In the beginning, simple communication was a “barrier.” Although assisted by a Chechen teacher, Biryło needed to breach this divide on her own. She acquired a few Chechen words, and then basic expressions. Before long, she was reaching the children.
“When you manage finally to interact,” she said, “barriers begin to disappear.”
And the real work begins. Once able to communicate, she realized that she needed to adopt a “completely different approach” to teaching, which emphasized understanding and compassion. The children responded enthusiastically.
“Working with Chechen children is different from working with Polish ones,” Biryło explained. “They are more eager to learn. For many of them, these classes are their first contact with simple classroom tools like scissors, crayons, and pencils.”
And the school is not their only classroom. Biryło takes her pre-schoolers on field trips to explore Białystok, a 700-year-old city famous for its theatrical life (including Poland’s oldest puppet theatre), art, monuments, and parks.
“As part of our efforts aimed at integration, we organize carnivals with Polish and Chechen dance demonstrations, dance workshops, and food tasting from both countries,” she said.
Nothing is off limits. Not even St. Nicholas. Last winter, her children received Christmas presents and had their pictures taken with Santa Claus.
The participation of Muslim children in a Christmas party underscores the trust the childrens’ parents have in Biryło, which she painstakingly earned.

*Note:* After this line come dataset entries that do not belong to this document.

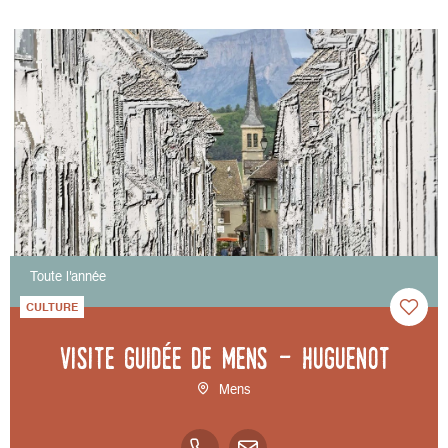
Toute l'année
CULTURE
Visite guidée de Mens - Huguenot
Mens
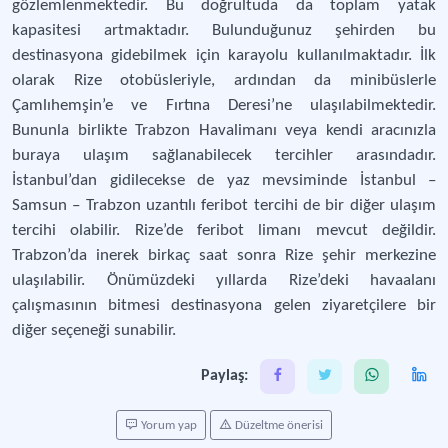
gözlemlenmektedir. Bu doğrultuda da toplam yatak
kapasitesi artmaktadır. Bulunduğunuz şehirden bu
destinasyona gidebilmek için karayolu kullanılmaktadır. İlk
olarak Rize otobüsleriyle, ardından da minibüslerle
Çamlıhemşin’e ve Fırtına Deresi’ne ulaşılabilmektedir.
Bununla birlikte Trabzon Havalimanı veya kendi aracınızla
buraya ulaşım sağlanabilecek tercihler arasındadır.
İstanbul’dan gidilecekse de yaz mevsiminde İstanbul –
Samsun – Trabzon uzantılı feribot tercihi de bir diğer ulaşım
tercihi olabilir. Rize’de feribot limanı mevcut değildir.
Trabzon’da inerek birkaç saat sonra Rize şehir merkezine
ulaşılabilir. Önümüzdeki yıllarda Rize’deki havaalanı
çalışmasının bitmesi destinasyona gelen ziyaretçilere bir
diğer seçeneği sunabilir.
Paylaş:
Yorum yap
Düzeltme önerisi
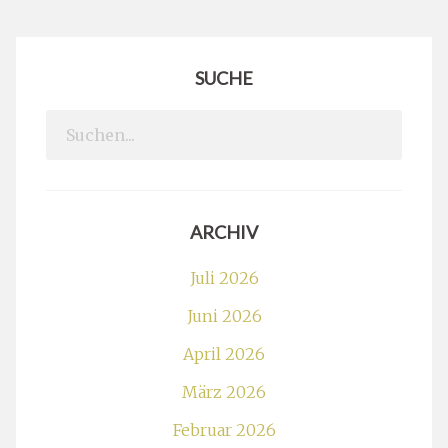
SUCHE
Search
for:
ARCHIV
Juli 2026
Juni 2026
April 2026
März 2026
Februar 2026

“[Anna Biryło] drives her pupils to doctors appointments in her own car, and visits them at the Accommodation Centre [for asylum-seekers],” explained Hapunik, the school principal. “She’s managed to win their parents’ hearts and minds.”
Biryło is also winning the trust of her school’s Polish students. With as many as 100 Chechen pupils attending at one time, Primary School No. 47 is famous for its integration activities, which is EU-funded and supported by organizations like Caritas and the Białystok Center for Foreigners. But perhaps given Poland’s predominantly Slavic Roman-Catholic profile, some Polish children have little direct experience with foreigners.
“Some Polish children are sceptical at first,” Biryło said. “But later, they can’t get enough of their foreign friends.”
But tolerance within the larger community is another question. Despite Białystok’s reputation as a cultural centre (the city was shortlisted to be the 2016 European Capital of Culture), tensions caused by the prejudices of some have resulted in disquieting incidents of racism and xenophobia.
But despite a few outbursts, Białystok has proven itself to be an open-minded metropolis that celebrates multiculturalism, and those who nurture it. If there is a battle waging for the heart of Białystok, tolerance is winning the day. And the future. As proof, one need go no farther than the fifth grade of Primary School No. 47.
“In my opinion, we should learn about tolerance from an early age in our families and then at school,” one fifth grader wrote in a school publication on diversity and tolerance. “It is much easier to live if we learn to accept someone else’s beliefs, religious views, likes, and dislikes.
“We should learn to respect other people, their ideas, and way of life.”